А там, глубоко внизу, ниже мха и корней трав, – Песковский чувствовал – лежит этот тысячевековой, рыхлый и жуткий пласт, глухой и безглазый, что принял в себя, подверг тлению и изрыхлил бессчетные мириады цветов, трав, лесов, кольцом толпящихся вдали. На само небо дерзнул бы он, если б имел власть. И дымчатые дали, бледно-розовые цветочки, струящийся и колеблющийся воздух казались легким, лживым миражом, случайной игрой тонов, нежной мечтой, взросшей над страшной и непонятной глубью Неведомого. Прислушиваясь к тихой и таинственной подземной жизни, Песковский чувствовал, что и он сам, и все, что цветет в нем стихийно и бездумно, – как на болоте эти бледные цветы-призраки, – что все это сдунется тоже стихийным, тоже недумающим, и кроткие, беззлобные и наивные мечты его безвозвратно сгинут и перейдут в глухую, незримую пыль, что без остатка развеется по сторонам. Но кругом вились и беспечно танцевали болотные бабочки, и их участь, как и его, не казалась ужасной. Сердце трепетно заглядывало только куда-то, но не останавливалось и не леденело, насыщаемое тысячью тонких, полувнятных болотных звуков, сияний, веяний.

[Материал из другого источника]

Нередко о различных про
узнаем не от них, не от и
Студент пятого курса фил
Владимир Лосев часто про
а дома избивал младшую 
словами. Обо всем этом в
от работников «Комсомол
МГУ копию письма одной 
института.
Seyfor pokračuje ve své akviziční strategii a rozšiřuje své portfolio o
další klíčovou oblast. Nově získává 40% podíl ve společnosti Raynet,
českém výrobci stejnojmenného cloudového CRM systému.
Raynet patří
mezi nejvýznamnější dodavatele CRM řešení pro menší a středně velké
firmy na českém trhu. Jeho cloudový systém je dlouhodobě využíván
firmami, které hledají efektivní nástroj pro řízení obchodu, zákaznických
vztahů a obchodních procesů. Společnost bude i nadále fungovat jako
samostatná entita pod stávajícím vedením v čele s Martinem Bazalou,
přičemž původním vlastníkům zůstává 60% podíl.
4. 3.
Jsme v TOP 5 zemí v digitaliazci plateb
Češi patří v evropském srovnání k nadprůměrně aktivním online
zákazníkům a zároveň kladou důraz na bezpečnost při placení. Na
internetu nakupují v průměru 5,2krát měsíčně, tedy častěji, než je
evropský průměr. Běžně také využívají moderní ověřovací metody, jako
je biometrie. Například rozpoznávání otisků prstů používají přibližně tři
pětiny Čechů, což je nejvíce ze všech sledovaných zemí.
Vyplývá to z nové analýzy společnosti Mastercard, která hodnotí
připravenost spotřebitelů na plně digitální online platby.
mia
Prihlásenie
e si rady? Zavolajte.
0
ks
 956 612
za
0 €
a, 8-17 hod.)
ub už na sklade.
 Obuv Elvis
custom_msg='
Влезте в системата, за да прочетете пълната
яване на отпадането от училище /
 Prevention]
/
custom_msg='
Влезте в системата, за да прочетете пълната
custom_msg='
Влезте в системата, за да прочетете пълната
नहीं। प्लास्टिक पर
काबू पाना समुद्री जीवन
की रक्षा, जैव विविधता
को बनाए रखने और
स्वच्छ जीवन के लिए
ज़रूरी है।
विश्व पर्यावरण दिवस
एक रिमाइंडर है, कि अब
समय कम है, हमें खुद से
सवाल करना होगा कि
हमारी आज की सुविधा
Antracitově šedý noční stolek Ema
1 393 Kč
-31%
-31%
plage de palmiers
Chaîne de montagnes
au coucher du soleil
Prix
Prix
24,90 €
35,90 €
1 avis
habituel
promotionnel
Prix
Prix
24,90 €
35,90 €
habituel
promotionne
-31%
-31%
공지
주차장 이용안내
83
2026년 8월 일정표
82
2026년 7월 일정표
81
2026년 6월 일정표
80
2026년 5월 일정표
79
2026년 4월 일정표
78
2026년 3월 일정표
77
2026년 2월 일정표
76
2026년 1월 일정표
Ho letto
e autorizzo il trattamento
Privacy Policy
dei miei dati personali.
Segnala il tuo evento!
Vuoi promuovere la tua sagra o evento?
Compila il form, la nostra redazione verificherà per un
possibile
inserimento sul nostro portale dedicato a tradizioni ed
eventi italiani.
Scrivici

Выпали дни полной, загадочной тиши. Целый день легкие серебристо-серые облака стерегли болото, вглядываясь в заснувшие травы, а к вечеру лицо их мутнело, хмурилось, и вниз падала мертвенная тень. Потом тихо, чуть заметно выпадал дождь. Казалось, тонкие капли его, бороздившие воздух, не весили и сползали вниз с неба неизвестно зачем. Песковский, сидя дома перед раскрытым окошком, часами слушал сонный лепет, полузаглушенный монотонный звон капель, – и небо, все темневшее, пухнувшее и по-прежнему молчаливое, распростершееся над ним и побледневшим, замершим болотом, небо, славшее такой робкий и странный дождь, казалось таинственным, зловеще-мистичным. Пустота слоем стояла над болотом, и в ней, – тихие и страшные, – шуршали капельки дождика. А к вечеру все это закутывалось в неясные, висящие, беззвучные туманы.
Но бывали и иные ночи – золотисто-туманные… Волны тумана в нежном месячном свете бродили над болотом, как безгрешные, лучезарные царевны, переплетались и расходились, пока стоял на небе их властелин-жених – желтый месяц, а когда склонялся он вниз, бледнел и таял, зеленоватая звезда вставала на противоположном, углу неба, и в черно-хрустальных водах канав, пересекавших кой-где болото, она дробилась лучами; а Песковский в такие ночи не спал. Он ходил взад и вперед по своей комнате в неясном, голубоватом и трепетном сиянии ночи. Странно пустынна была тогда эта просто побеленная комната квадратного домика, с тихо белевшей постелью, с синей лампадкой в углу, с неслышно шагавшим Песковским. Точно стояло в ней что-то невидимое и глубокое – непонятное, глубже и больше Песковского, комнаты, болота, неба.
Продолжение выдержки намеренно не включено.